Action item. Below are the records; copy exactly the stretch from the line containing "Mostrando el intervalo" through the line containing "Wir verwenden Cookies, um", both ends included, and nothing else.

Supplied records.
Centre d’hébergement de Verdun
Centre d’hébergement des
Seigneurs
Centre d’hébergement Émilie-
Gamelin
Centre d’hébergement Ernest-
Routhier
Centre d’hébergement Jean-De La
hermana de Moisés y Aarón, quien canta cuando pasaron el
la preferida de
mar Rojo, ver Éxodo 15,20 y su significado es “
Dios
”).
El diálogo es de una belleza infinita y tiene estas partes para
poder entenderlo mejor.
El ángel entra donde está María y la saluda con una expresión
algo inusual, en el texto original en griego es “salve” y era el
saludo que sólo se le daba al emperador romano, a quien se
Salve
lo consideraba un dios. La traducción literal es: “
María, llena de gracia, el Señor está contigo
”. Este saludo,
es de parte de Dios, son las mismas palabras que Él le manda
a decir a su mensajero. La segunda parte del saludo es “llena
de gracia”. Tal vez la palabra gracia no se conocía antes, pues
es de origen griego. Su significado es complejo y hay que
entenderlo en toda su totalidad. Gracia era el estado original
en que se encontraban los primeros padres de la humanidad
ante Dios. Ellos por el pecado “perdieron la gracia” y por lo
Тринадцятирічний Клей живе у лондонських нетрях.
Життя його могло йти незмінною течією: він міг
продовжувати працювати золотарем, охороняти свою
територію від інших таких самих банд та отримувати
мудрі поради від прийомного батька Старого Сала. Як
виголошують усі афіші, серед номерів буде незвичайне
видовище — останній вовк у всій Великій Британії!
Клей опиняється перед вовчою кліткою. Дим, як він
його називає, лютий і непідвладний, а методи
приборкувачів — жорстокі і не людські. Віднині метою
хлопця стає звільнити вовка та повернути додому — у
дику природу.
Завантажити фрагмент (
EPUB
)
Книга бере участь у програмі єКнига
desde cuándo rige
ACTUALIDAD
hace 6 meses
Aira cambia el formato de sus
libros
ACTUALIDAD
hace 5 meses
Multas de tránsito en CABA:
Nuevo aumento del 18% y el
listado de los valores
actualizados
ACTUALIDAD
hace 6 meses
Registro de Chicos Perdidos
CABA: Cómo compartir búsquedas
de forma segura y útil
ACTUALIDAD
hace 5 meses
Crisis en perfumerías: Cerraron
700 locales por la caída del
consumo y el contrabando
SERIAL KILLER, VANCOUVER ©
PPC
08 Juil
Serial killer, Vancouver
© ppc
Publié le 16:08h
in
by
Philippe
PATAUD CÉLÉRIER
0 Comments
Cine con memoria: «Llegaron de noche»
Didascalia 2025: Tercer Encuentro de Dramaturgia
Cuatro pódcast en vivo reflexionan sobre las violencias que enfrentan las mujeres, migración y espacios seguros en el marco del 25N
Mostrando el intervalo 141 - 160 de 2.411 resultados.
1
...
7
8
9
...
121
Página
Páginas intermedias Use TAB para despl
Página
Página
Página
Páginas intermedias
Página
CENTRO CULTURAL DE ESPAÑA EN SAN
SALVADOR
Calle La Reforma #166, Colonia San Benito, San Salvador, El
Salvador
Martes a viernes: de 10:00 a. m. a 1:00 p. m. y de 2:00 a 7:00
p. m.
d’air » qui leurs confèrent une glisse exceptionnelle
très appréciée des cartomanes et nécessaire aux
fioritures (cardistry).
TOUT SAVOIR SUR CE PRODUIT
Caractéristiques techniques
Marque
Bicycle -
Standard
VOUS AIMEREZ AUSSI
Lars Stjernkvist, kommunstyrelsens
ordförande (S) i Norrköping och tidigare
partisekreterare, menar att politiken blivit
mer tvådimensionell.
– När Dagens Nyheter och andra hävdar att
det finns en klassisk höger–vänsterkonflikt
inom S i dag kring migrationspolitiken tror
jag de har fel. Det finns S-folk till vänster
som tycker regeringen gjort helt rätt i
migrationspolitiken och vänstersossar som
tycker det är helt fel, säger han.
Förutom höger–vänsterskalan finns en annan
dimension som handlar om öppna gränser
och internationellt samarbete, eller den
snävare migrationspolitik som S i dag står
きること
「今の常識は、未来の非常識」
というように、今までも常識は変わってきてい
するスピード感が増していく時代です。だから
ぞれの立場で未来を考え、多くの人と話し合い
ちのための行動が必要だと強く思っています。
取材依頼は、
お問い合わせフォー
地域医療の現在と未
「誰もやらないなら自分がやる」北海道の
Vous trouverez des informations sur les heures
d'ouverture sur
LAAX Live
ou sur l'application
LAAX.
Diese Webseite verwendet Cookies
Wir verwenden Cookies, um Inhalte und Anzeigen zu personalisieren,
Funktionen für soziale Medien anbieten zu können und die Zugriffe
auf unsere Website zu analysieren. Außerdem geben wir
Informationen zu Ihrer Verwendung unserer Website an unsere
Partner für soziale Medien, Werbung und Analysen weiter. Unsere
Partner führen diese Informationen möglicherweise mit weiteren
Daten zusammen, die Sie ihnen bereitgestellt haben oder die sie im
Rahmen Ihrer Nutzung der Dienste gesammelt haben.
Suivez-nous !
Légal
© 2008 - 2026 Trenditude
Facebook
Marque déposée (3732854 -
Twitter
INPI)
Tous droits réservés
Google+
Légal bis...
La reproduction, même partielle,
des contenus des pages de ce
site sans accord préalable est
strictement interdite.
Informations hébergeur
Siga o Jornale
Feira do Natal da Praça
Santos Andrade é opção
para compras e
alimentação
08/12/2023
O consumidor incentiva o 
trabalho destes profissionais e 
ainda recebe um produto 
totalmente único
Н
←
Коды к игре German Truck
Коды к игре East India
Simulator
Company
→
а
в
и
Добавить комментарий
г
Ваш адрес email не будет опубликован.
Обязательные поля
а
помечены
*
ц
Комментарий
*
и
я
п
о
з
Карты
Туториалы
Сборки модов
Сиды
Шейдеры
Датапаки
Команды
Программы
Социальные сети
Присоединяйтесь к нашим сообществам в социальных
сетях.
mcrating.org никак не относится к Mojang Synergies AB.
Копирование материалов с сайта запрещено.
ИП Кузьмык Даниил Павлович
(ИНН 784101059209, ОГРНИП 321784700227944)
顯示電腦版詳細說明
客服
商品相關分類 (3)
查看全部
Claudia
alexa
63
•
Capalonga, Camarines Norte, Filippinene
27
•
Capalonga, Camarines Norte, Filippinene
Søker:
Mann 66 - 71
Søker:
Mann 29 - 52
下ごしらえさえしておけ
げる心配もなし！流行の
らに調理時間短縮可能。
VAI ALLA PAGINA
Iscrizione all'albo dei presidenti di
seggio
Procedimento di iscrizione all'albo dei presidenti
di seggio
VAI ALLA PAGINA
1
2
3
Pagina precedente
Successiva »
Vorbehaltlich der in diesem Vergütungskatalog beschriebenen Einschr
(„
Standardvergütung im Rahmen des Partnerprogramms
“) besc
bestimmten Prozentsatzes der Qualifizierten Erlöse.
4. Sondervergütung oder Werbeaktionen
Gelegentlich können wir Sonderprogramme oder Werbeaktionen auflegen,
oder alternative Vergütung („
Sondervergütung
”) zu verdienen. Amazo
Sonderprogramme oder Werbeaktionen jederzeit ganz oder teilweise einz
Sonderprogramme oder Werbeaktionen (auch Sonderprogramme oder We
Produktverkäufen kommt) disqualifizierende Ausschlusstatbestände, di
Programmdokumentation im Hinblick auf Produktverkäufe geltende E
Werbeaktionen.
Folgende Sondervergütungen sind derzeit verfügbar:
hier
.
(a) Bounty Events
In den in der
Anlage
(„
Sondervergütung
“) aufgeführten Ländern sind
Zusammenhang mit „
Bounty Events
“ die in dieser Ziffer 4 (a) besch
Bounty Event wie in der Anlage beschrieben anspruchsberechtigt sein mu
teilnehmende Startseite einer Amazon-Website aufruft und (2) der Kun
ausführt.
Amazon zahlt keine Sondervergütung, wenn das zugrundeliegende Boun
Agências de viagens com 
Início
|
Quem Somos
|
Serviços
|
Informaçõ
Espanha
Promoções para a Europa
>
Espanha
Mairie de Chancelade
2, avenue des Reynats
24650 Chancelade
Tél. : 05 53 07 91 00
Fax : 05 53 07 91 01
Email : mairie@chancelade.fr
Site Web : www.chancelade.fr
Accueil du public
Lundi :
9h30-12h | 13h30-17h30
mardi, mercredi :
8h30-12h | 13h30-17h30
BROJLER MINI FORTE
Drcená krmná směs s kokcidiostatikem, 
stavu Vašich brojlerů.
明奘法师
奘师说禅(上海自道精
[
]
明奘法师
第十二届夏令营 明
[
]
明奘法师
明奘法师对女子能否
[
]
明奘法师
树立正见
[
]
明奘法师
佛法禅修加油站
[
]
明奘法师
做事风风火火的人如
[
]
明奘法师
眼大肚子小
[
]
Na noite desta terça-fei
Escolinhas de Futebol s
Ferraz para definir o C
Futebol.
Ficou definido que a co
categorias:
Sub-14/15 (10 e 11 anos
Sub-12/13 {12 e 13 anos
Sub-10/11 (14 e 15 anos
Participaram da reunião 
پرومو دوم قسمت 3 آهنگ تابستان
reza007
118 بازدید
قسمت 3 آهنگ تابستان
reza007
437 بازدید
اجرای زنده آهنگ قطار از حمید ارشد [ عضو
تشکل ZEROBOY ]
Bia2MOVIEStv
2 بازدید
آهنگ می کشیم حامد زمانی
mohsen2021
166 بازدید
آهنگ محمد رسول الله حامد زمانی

Exercise answer.
Mostrando el intervalo 141 - 160 de 2.411 resultados.
1
...
7
8
9
...
121
Página
Páginas intermedias Use TAB para despl
Página
Página
Página
Páginas intermedias
Página
CENTRO CULTURAL DE ESPAÑA EN SAN
SALVADOR
Calle La Reforma #166, Colonia San Benito, San Salvador, El
Salvador
Martes a viernes: de 10:00 a. m. a 1:00 p. m. y de 2:00 a 7:00
p. m.
d’air » qui leurs confèrent une glisse exceptionnelle
très appréciée des cartomanes et nécessaire aux
fioritures (cardistry).
TOUT SAVOIR SUR CE PRODUIT
Caractéristiques techniques
Marque
Bicycle -
Standard
VOUS AIMEREZ AUSSI
Lars Stjernkvist, kommunstyrelsens
ordförande (S) i Norrköping och tidigare
partisekreterare, menar att politiken blivit
mer tvådimensionell.
– När Dagens Nyheter och andra hävdar att
det finns en klassisk höger–vänsterkonflikt
inom S i dag kring migrationspolitiken tror
jag de har fel. Det finns S-folk till vänster
som tycker regeringen gjort helt rätt i
migrationspolitiken och vänstersossar som
tycker det är helt fel, säger han.
Förutom höger–vänsterskalan finns en annan
dimension som handlar om öppna gränser
och internationellt samarbete, eller den
snävare migrationspolitik som S i dag står
きること
「今の常識は、未来の非常識」
というように、今までも常識は変わってきてい
するスピード感が増していく時代です。だから
ぞれの立場で未来を考え、多くの人と話し合い
ちのための行動が必要だと強く思っています。
取材依頼は、
お問い合わせフォー
地域医療の現在と未
「誰もやらないなら自分がやる」北海道の
Vous trouverez des informations sur les heures
d'ouverture sur
LAAX Live
ou sur l'application
LAAX.
Diese Webseite verwendet Cookies
Wir verwenden Cookies, um Inhalte und Anzeigen zu personalisieren,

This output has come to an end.